Meanwhile somewhere up in the pearly mists of the Upper East Side, Ramona was having a moment with her husband Mario. Mario is a large hunk of mortadella that Ramona found in a drawer once and they are deeply in love. So in love, in fact, that Ramona wants to renew their vows. Which, ugh, isn't that whole thing like the lame-geighest thing ever? It's just always so dopey. It's also kind of asking for trouble! "Everything's going great, we're the only people in Orange County/New York City still in love, so let's show everyone how true that is with a ceremony. That won't jinx it at all!" I dunno. I find the whole thing suspect. But what do I know about "love" and "relationships" and "not dying alone"? Nothing. So, Ramona put a little surprise together for Mario. She put some champagne on ice and then slipped into something more comfortable. What is apparently comfortable for Ramona is a slinky black sex dress that she stole off the body of that sexy Barbarella alien she killed in that alley fight a few years back. So she put that on, slit all the way up to the armpit and all, and waited on the couch for Mario to come home from his job at Jesus' Jewelry Junction.

When he did finally come home, Ramona was curled up asleep under the coffee table, doing her usual sleep-murmurs ("Ahhfrubfrubfrub... Ahhhhfrubfrubfrub... Ahhhhfrubfrubfrub...") He gently woke her up and with a start she crashed up through the glass table and blinked her eyes wildly. "Huh? Wha?" Eventually she focused and saw Mario and, sitting right there between the shards of glass, bits of it dancing in her hair like crystals, she said "Let's get remarried!" Mario seemed really thrilled by the idea. I think his exact reaction was "Umm... OK?" There ya go! He is into this, Ramona! Woot woot! So after that was decided they both made references to getting frisky and Ramona said "You wanna do it?" Mario nodded his head wolfishly and she said "OK. Get your helmet." Mario opened a drawer in a side hutch and pulled out a black motorcycle helmet.

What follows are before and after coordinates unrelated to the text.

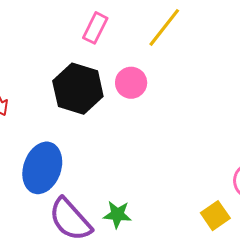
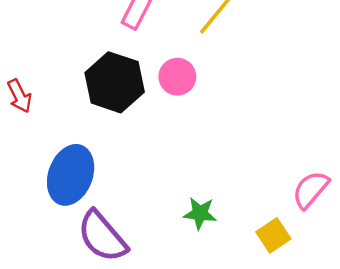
green star: (117, 214) -> (200, 213), moved

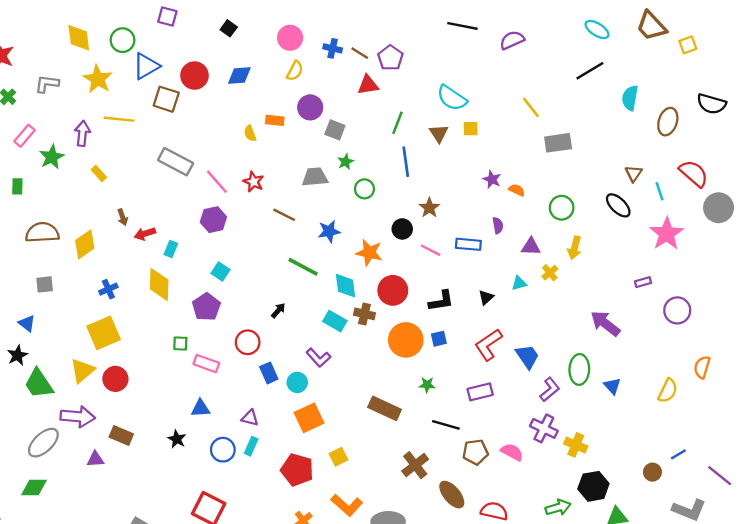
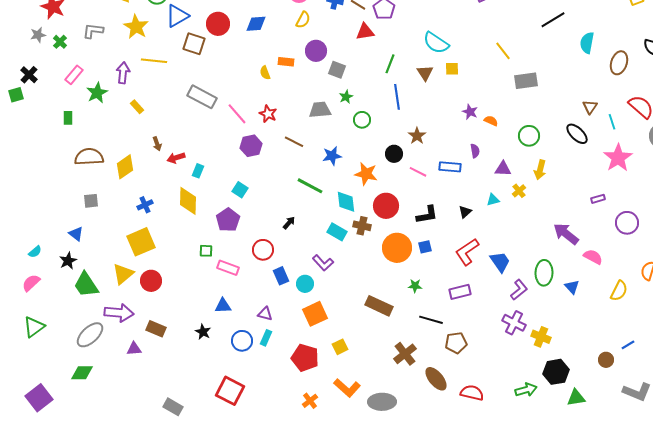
purple hexagon: (213, 220) -> (251, 146), moved
pink semicircle: (512, 452) -> (593, 257), moved

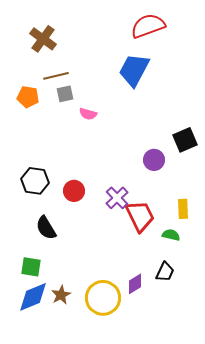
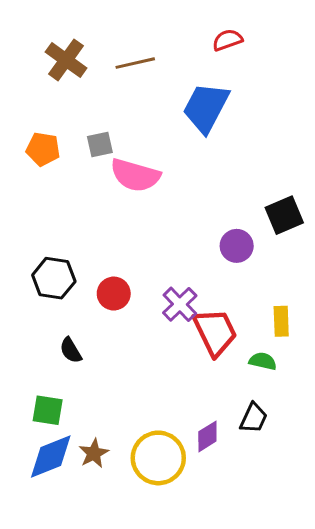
red semicircle: (148, 26) -> (227, 40), size x0.6
brown line: (56, 76) -> (135, 63), moved
pink semicircle: (88, 114) -> (135, 175), size x1.8
black semicircle: (46, 228) -> (71, 350), size x0.7

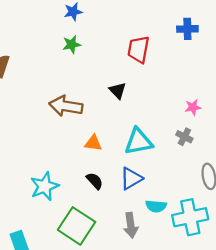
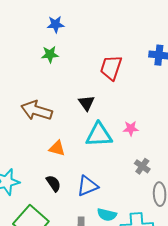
pink star: (193, 107) -> (131, 128), moved
gray cross: (184, 137) -> (142, 166), moved
cyan triangle: (139, 142) -> (99, 135), moved

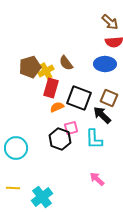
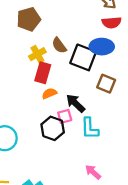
brown pentagon: (30, 67) -> (29, 19), moved
black square: (79, 98) -> (83, 57), moved
black arrow: (102, 115) -> (76, 103), moved

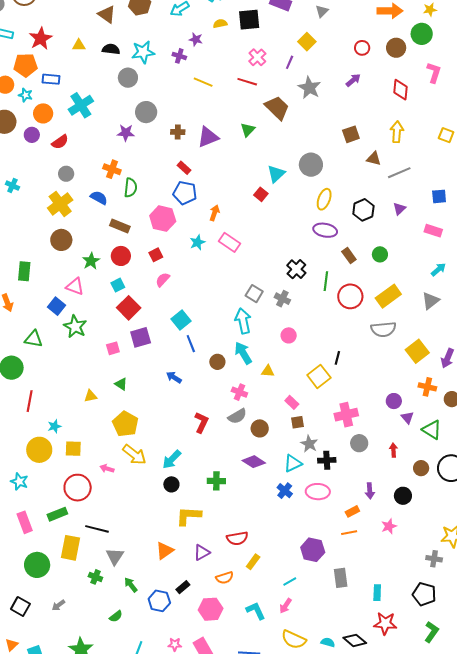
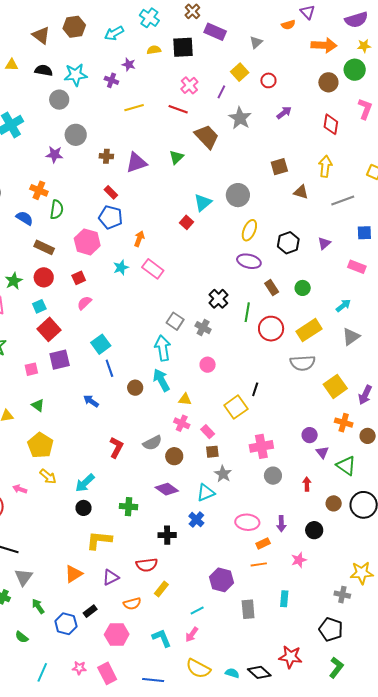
red circle: (362, 48) -> (268, 80), moved
yellow line: (203, 82) -> (134, 108), turned -42
gray line: (399, 173) -> (343, 201), moved
cyan arrow: (438, 269) -> (343, 306), moved
pink cross: (239, 392) -> (182, 423), moved
yellow arrow: (134, 455) -> (48, 476), size x0.7
black cross: (327, 460) -> (167, 535), moved
pink ellipse: (318, 492) -> (247, 522), moved
cyan rectangle: (377, 593) -> (284, 599), moved
green semicircle: (116, 616) -> (22, 637), turned 72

He put it on and tightly fastened the chin strap. He then faced Ramona and started backing up a few paces. Finally she stopped him and said "That should be enough." They were standing about 20 feet from each other in the living room, Mario's back to the wall. "You ready?" Ramona asked. Mario nodded his head, closed his eyes tight. Then suddenly the chandelier began to shake and there was a strange humming sound in the air and when we looked at Ramona she was trembling and a bright, bright light was emanating from her body. The light got brighter and brighter and brighter until Mario, in full football crouch at this point, yelled "Eyyyaaagghhhh!!!!" and then was sent crashing through the wall, landing on the dining table in the next room, dry wall and plaster raining down on him. The noise and light stopped and Ramona, a few hairs out of place, walked over the rubble to her husband. His limbs were all curled in toward his body like a dead spider, and he was twitching slightly. Ramona looked down at him, smiled a thin little smile. "Was it good for you?" she asked. Mario gasped and gulped, nodded his head. "Yeah. You?" Ramona shrugged her shoulders. "Eh, it was all right." They kissed delicately as an ambulance siren wailed in the distance.

While Ramona was making gentle love to Mario, Bethenny had started an exciting new job handing out sandwiches at the South Street Seaport. Yeah. Just... handing out sandwiches, down at the South Street Seaport. Apparently it had something to do with her career — she had made the sandwiches or something — so it was pretty professional business. And, I dunno. I guess when I heard that her whole SkinnyGirl thing was taking off and her food books were doing well, I thought maybe her endgame was little flashier than this. But who am I to judge? I mean, one man's TV cooking career is another man's handing out sandwiches at the South Street Seaport. So go own with your bad self, Bethenny. Hand out those sandwiches. At the South Street Seaport. ...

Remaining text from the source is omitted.